Typhula is a genus of clavarioid fungi in the order Agaricales. Species of Typhula are saprotrophic, mostly decomposing leaves, twigs, and herbaceous material. Basidiocarps (fruit bodies) are club-shaped or narrowly cylindrical and are simple (not branched), often arising from sclerotia. A few species are facultative plant pathogens, causing a number of commercially important crop and turfgrass diseases.

==Taxonomy==
The genus was first introduced as a section of Clavaria by South African-born mycologist Christiaan Hendrik Persoon in 1801. He differentiated Typhula from Clavaria on the basis of fruitbody shape (Typhula having a distinct head and stem). The name was taken up at generic level by Elias Magnus Fries in 1818. Fries described four species in the genus. Subsequent authors described another 150 or so species in Typhula.

The genus was revised in 1950 by E. J. H. Corner, who characterized Typhula species as having fruit bodies arising from sclerotia, the genera Pistillaria and Pistillina accommodating similar species lacking sclerotia. A later and more specialist revision by Jacques Berthier (1976) placed both these latter genera in synonymy.

Molecular research, based on cladistic analysis of DNA sequences, indicates that the genus is monophyletic and forms a natural group. The type species, T. phacorrhiza, is not, however, closely related to other species in the genus and belongs in Macrotyphula. Rather than rename all other species currently referred to Typhula or Macrotyphula, a proposal is being made to change the type species of Typhula to T. incarnata.

==Description==
Basidiocarps (fruit bodies) arise singly or severally from a sclerotium or directly from the substrate. Fruit bodies are filiform (hair-like) to club-shaped, typically with a distinct sterile stalk and fertile head, normally white, in some species buff to pink, or with a dark reddish stem. The sclerotia (when present) are spherical to lentil-shaped, hard and horny, yellow-brown to blackish brown. Microscopically, the hyphal system is monomitic, the hyphae with or without clamp connections. The basidia produce 2 to 4 basidiospores that are smooth (lobed in one species), colourless, and amyloid or inamyloid.

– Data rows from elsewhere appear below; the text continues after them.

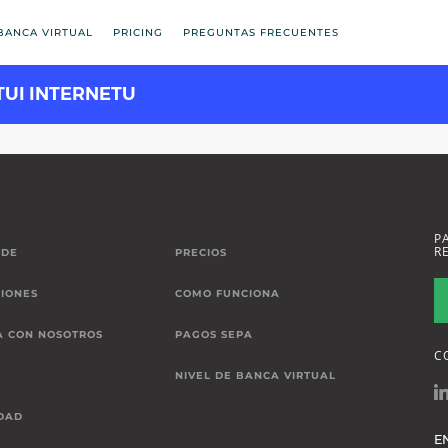
BANCA VIRTUAL
PRICING
PREGUNTAS FRECUENTES
TUI INTERNETU
P
R
 DE
PRECIOS
IONES
COMO FUNCIONA
A CON NOSOTROS
PAGOS SEPA
C
NIVEL DE BANCA VIRTUAL
DAD
E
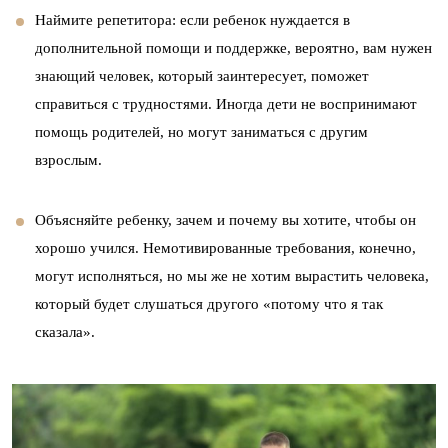
Наймите репетитора: если ребенок нуждается в
дополнительной помощи и поддержке, вероятно, вам нужен
знающий человек, который заинтересует, поможет
справиться с трудностями. Иногда дети не воспринимают
помощь родителей, но могут заниматься с другим
взрослым.
Объясняйте ребенку, зачем и почему вы хотите, чтобы он
хорошо учился. Немотивированные требования, конечно,
могут исполняться, но мы же не хотим вырастить человека,
который будет слушаться другого «потому что я так
сказала».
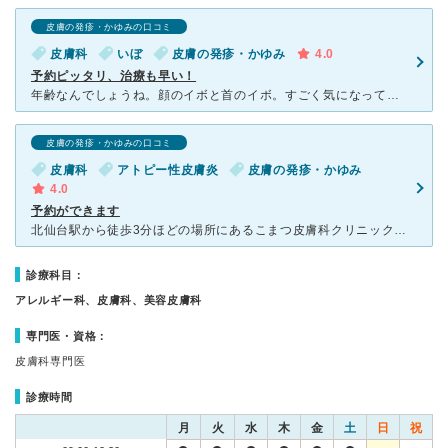
皮膚の発疹・かゆみの口コミ
皮膚科
いぼ
皮膚の発疹・かゆみ
4.0
予約ピッタリ、治療も早い！
年齢なんでしょうね。顔のイボと首のイボ。すごく気になっていたのですが、高かったらどうしよう、なんて考えてるうちにイボも増えて。友人から教えてもらい保険証が使えるから安く取れたと言われて、さっそく予約を
皮膚の発疹・かゆみの口コミ
皮膚科
アトピー性皮膚炎
皮膚の発疹・かゆみ
4.0
予約ができます
北仙台駅から徒歩3分ほどの場所にあるこまつ皮膚科クリニックの最も良い特徴は予約ができ、待ち時間が少ないということです。 アトピー性皮膚炎で定期的に通っていた子供が毎月苦もなく通えたのは待ち時間が少な
診療科目：
アレルギー科、皮膚科、美容皮膚科
専門医・資格：
皮膚科専門医
診療時間
月
火
水
木
金
土
日
祝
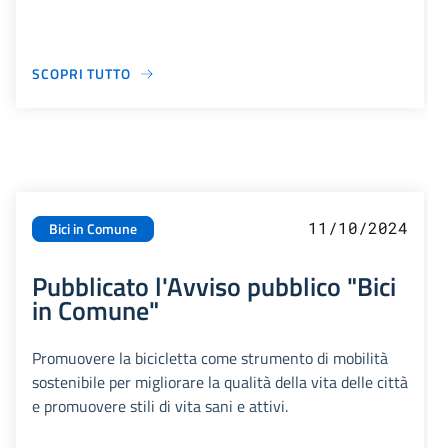
SCOPRI TUTTO
11/10/2024
Bici in Comune
Pubblicato l'Avviso pubblico "Bici
in Comune"
Promuovere la bicicletta come strumento di mobilità
sostenibile per migliorare la qualità della vita delle città
e promuovere stili di vita sani e attivi.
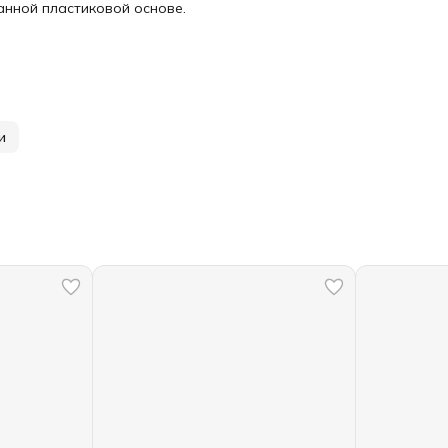
нной пластиковой основе.
и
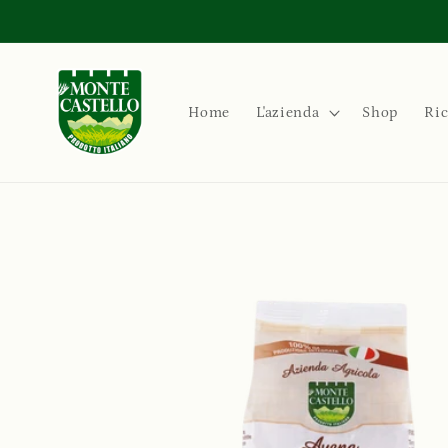
Vai
direttamente
ai contenuti
Home
L'azienda
Shop
Ric
Passa alle
informazioni
sul prodotto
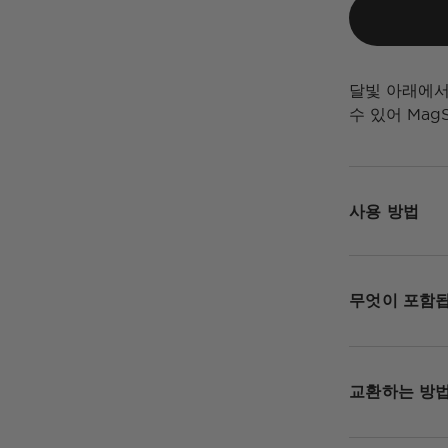
달빛 아래에서
수 있어 Mag
사용 방법
무엇이 포함
교환하는 방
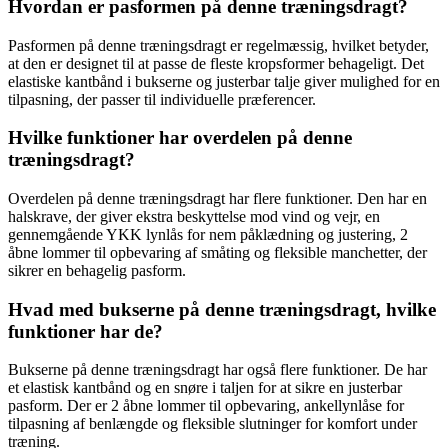
Hvordan er pasformen på denne træningsdragt?
Pasformen på denne træningsdragt er regelmæssig, hvilket betyder,
at den er designet til at passe de fleste kropsformer behageligt. Det
elastiske kantbånd i bukserne og justerbar talje giver mulighed for en
tilpasning, der passer til individuelle præferencer.
Hvilke funktioner har overdelen på denne
træningsdragt?
Overdelen på denne træningsdragt har flere funktioner. Den har en
halskrave, der giver ekstra beskyttelse mod vind og vejr, en
gennemgående YKK lynlås for nem påklædning og justering, 2
åbne lommer til opbevaring af småting og fleksible manchetter, der
sikrer en behagelig pasform.
Hvad med bukserne på denne træningsdragt, hvilke
funktioner har de?
Bukserne på denne træningsdragt har også flere funktioner. De har
et elastisk kantbånd og en snøre i taljen for at sikre en justerbar
pasform. Der er 2 åbne lommer til opbevaring, ankellynlåse for
tilpasning af benlængde og fleksible slutninger for komfort under
træning.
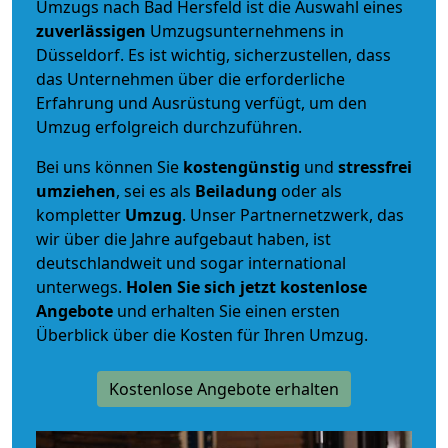
Umzugs nach Bad Hersfeld ist die Auswahl eines
zuverlässigen
Umzugsunternehmens in
Düsseldorf. Es ist wichtig, sicherzustellen, dass
das Unternehmen über die erforderliche
Erfahrung und Ausrüstung verfügt, um den
Umzug erfolgreich durchzuführen.
Bei uns können Sie
kostengünstig
und
stressfrei
umziehen
, sei es als
Beiladung
oder als
kompletter
Umzug
. Unser Partnernetzwerk, das
wir über die Jahre aufgebaut haben, ist
deutschlandweit und sogar international
unterwegs.
Holen Sie sich jetzt kostenlose
Angebote
und erhalten Sie einen ersten
Überblick über die Kosten für Ihren Umzug.
Kostenlose Angebote erhalten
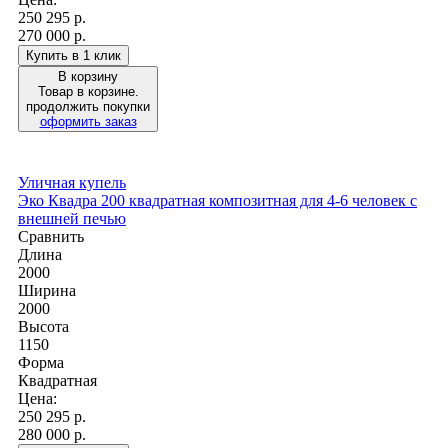
250 295
р.
270 000 р.
Купить в 1 клик
В корзину
Товар в корзине.
продолжить покупки
оформить заказ
Уличная купель
Эко Квадра 200 квадратная композитная для 4-6 человек с
внешней печью
Сравнить
Длина
2000
Ширина
2000
Высота
1150
Форма
Квадратная
Цена:
250 295
р.
280 000 р.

==Habitat and distribution==
Typhula species mostly occur as saprotrophs on dead herbaceous stems, fern stems, grass stems, fallen leaves, and woody detritus. Some species occur on a wide range of host plants, others—such as Typhula quisquiliaris on bracken—appear to be host-specific. A few species are or can become facultative (opportunistic) parasites of crops and turfgrass.

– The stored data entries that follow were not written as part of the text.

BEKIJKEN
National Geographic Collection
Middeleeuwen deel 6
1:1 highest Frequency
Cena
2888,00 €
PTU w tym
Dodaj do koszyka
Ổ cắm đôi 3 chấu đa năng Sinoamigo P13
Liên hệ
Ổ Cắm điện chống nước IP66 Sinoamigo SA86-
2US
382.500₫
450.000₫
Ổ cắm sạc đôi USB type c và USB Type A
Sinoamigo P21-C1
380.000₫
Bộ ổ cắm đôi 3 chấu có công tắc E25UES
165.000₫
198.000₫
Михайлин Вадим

Most species have been described from the north temperate zone, but little research has been undertaken in the tropics or southern hemisphere, where they are either less common or (as yet) overlooked.

==Economic importance==
The psychrophilic species Typhula canadensis, Typhula ishikariensis, and Typhula incarnata are the causal agents of grey snow mould (also called speckled snow mould or typhula blight), a disease that can destroy turfgrass when covered for a long period with snow. It is a particular problem on golf courses established in unsuitable areas. More importantly, the same two species can also damage crops of winter wheat, as can the unrelated Macrotyphula phacorrhiza.